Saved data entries
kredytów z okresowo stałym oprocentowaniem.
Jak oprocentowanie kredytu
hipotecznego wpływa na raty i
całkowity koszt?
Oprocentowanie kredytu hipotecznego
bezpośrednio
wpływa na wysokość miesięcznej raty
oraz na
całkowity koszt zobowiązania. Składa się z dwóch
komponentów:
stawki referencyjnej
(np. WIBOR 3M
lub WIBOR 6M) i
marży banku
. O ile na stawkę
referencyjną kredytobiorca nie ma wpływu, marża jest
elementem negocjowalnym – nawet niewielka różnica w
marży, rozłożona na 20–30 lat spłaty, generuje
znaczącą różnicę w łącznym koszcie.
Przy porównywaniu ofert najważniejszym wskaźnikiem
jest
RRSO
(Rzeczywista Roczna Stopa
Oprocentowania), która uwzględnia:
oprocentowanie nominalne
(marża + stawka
==
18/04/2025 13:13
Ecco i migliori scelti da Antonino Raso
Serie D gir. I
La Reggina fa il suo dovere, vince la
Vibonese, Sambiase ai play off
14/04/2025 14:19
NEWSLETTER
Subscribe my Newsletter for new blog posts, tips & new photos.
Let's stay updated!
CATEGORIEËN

** TASK **
Look above for the line with "La Reggina fa il suo dovere, vince la" and the line with "CATEGORIEËN". Retype those two lines and every line between them exactly, adding nothing.

** EXERCISE SOLUTION **
La Reggina fa il suo dovere, vince la
Vibonese, Sambiase ai play off
14/04/2025 14:19
NEWSLETTER
Subscribe my Newsletter for new blog posts, tips & new photos.
Let's stay updated!
CATEGORIEËN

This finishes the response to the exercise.